> _Page-level text extractions_
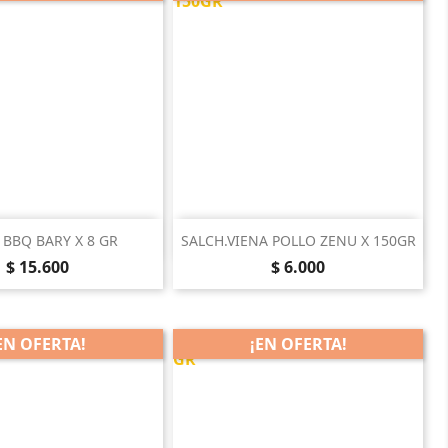

Vista rápida
Vista rápida
 BBQ BARY X 8 GR
SALCH.VIENA POLLO ZENU X 150GR
Precio
Precio
$ 15.600
$ 6.000
EN OFERTA!
¡EN OFERTA!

> _Task prompt_
From the records given above, reproduce all text exactly and exclude each picture.

> _Answer space_

Vista rápida
Vista rápida
 BBQ BARY X 8 GR
SALCH.VIENA POLLO ZENU X 150GR
Precio
Precio
$ 15.600
$ 6.000
EN OFERTA!
¡EN OFERTA!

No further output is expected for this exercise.